Check each line of the material, and show the ones that include the word "Jakarta".
[[ DATA FOR PROCESSING open ]]
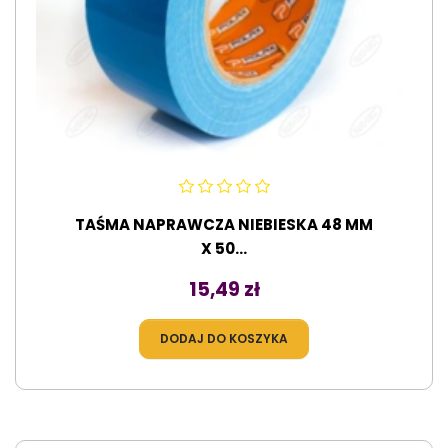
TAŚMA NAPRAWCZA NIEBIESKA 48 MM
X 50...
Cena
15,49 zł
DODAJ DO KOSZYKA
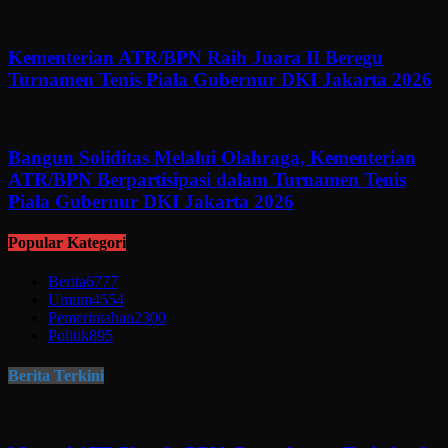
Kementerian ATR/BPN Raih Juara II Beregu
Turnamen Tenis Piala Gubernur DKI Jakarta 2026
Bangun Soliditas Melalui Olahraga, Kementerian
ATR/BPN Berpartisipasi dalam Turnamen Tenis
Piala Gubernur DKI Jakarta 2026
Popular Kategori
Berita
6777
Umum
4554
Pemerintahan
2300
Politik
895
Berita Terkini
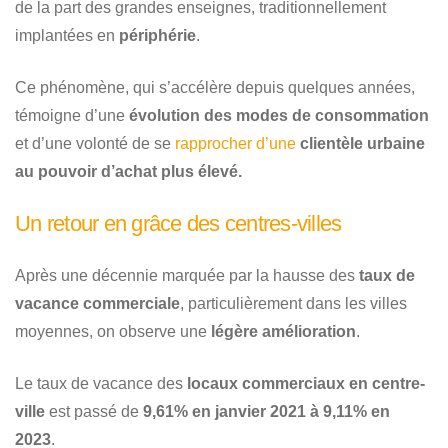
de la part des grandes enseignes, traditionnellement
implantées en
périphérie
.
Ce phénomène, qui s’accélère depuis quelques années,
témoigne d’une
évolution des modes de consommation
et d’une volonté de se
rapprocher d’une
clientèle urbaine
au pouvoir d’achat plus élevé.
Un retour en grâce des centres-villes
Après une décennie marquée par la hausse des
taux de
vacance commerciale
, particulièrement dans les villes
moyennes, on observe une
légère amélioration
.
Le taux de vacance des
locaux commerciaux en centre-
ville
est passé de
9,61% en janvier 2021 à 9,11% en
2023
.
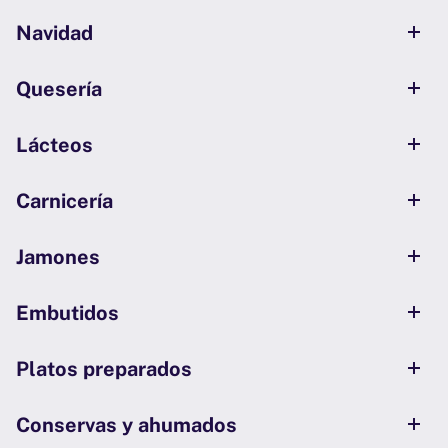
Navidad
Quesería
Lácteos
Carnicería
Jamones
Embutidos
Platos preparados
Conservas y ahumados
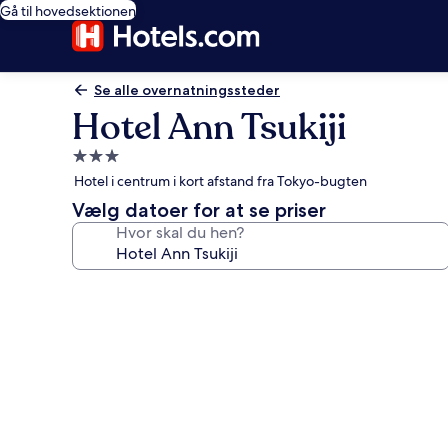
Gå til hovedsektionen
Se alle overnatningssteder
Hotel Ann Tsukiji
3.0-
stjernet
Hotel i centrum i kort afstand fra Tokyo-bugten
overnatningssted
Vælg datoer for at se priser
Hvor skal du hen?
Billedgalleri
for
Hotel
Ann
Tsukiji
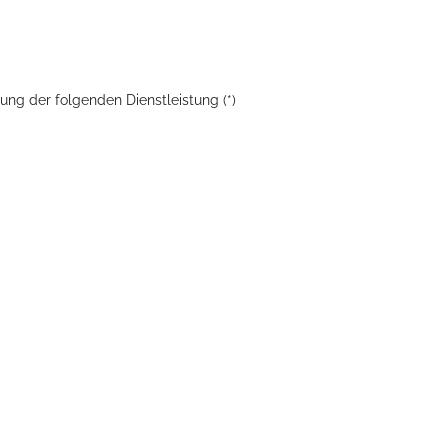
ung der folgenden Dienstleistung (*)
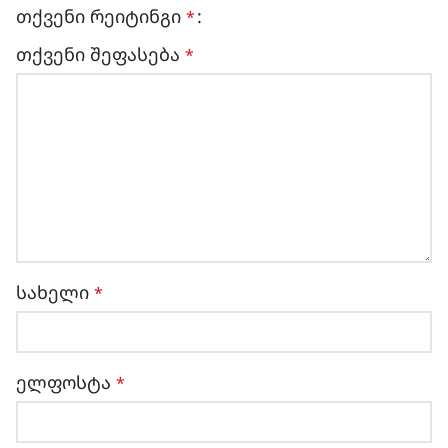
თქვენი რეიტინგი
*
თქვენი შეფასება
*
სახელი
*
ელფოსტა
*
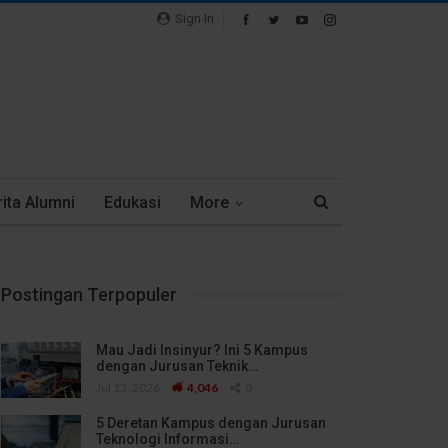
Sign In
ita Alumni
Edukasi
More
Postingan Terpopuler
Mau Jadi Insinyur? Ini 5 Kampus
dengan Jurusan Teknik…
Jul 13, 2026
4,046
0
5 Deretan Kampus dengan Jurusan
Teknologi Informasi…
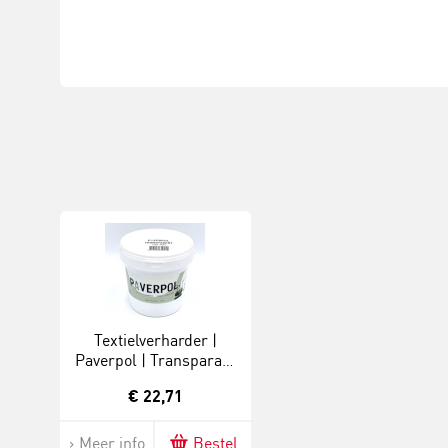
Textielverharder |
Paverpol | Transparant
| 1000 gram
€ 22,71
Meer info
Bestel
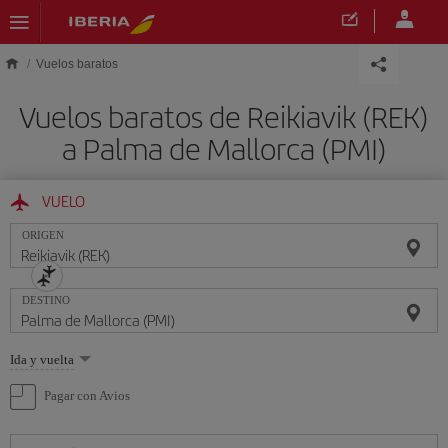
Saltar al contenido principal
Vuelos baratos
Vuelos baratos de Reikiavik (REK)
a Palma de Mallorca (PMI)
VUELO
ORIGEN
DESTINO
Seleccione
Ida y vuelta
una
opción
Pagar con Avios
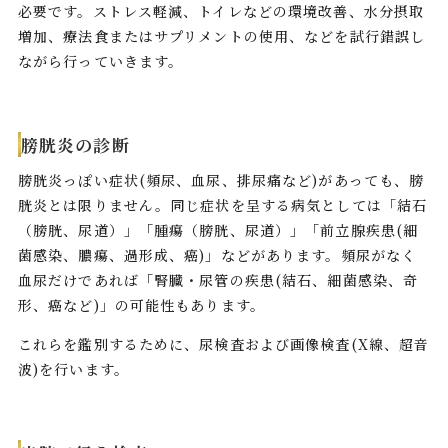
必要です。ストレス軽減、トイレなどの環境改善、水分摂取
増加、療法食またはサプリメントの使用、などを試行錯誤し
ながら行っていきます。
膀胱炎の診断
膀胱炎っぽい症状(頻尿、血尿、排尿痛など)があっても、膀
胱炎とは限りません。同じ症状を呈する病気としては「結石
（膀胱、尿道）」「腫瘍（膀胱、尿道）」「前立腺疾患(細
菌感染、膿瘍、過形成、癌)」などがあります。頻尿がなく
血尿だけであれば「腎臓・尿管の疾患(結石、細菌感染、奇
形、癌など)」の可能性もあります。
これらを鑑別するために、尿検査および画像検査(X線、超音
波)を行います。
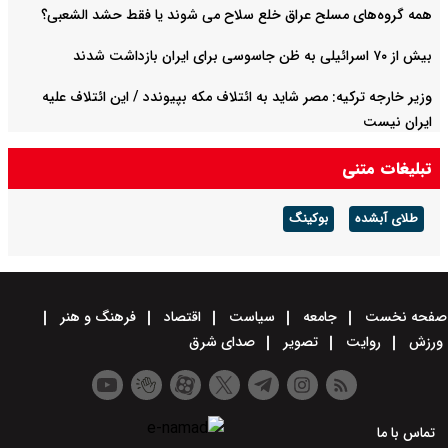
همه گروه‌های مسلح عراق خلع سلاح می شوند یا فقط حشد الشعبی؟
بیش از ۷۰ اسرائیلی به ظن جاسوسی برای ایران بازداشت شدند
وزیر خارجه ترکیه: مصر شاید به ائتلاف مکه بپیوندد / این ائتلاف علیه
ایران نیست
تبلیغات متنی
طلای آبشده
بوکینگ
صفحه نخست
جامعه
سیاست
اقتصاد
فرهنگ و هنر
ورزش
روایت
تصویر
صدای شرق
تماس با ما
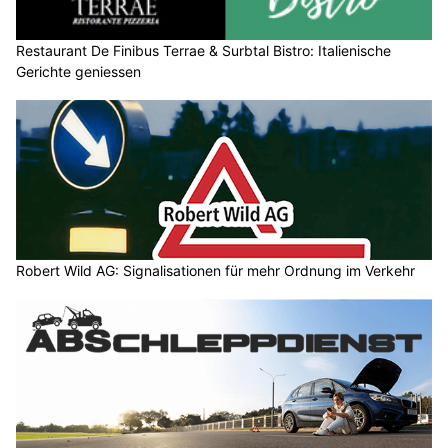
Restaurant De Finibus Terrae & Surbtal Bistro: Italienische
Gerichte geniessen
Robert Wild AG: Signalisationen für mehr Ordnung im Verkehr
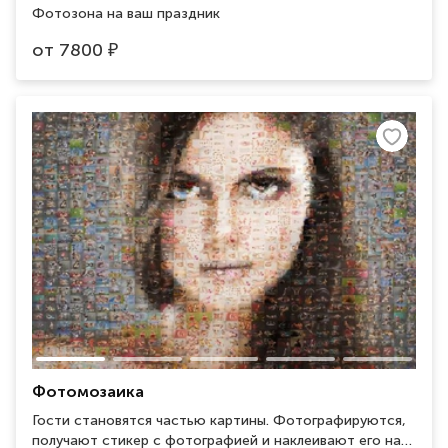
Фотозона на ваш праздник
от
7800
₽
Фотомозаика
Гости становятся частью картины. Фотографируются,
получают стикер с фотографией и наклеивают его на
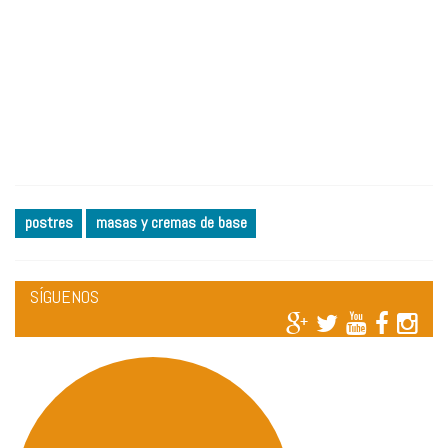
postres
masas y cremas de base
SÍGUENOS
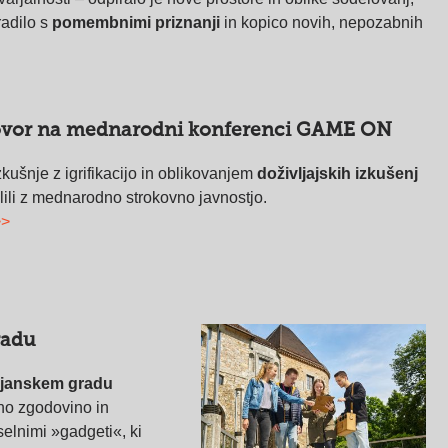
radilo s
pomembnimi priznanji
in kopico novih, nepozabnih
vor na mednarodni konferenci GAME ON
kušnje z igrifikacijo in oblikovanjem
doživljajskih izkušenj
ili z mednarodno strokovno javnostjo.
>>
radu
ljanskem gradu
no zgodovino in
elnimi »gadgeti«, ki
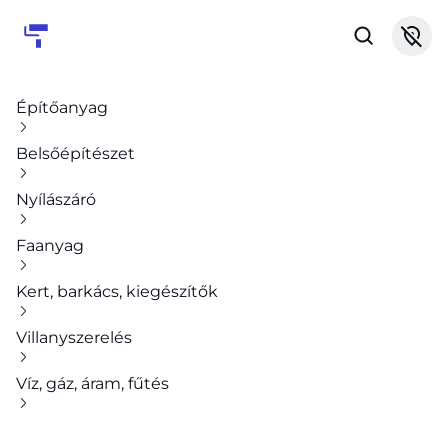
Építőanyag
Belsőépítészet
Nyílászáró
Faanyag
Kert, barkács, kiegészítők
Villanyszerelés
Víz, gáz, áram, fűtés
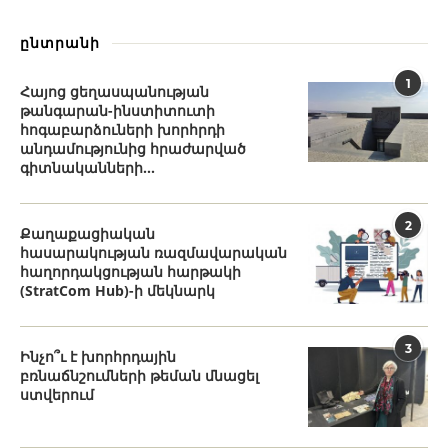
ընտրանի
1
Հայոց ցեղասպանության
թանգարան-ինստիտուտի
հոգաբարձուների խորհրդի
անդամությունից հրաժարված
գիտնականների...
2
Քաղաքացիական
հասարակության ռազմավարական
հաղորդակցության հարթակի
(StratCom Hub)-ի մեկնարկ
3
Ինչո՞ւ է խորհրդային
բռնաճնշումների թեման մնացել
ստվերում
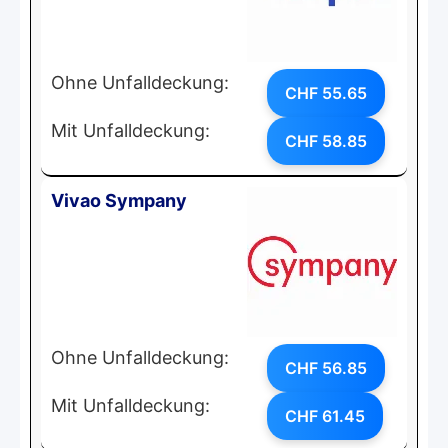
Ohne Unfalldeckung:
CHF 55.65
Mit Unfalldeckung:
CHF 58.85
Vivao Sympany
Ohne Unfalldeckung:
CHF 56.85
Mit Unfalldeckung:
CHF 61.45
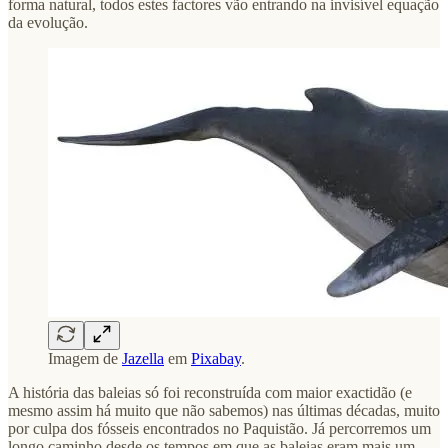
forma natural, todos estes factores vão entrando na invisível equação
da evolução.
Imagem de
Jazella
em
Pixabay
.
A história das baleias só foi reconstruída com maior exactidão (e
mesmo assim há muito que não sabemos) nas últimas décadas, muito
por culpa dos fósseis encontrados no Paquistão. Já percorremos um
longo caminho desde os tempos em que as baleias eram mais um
[[ DATA FOR PROCESSING closed ]]
▸ **EXERCISE SOLUTION**
Turnamen Tenis Piala Gubernur DKI Jakarta 2026
Piala Gubernur DKI Jakarta 2026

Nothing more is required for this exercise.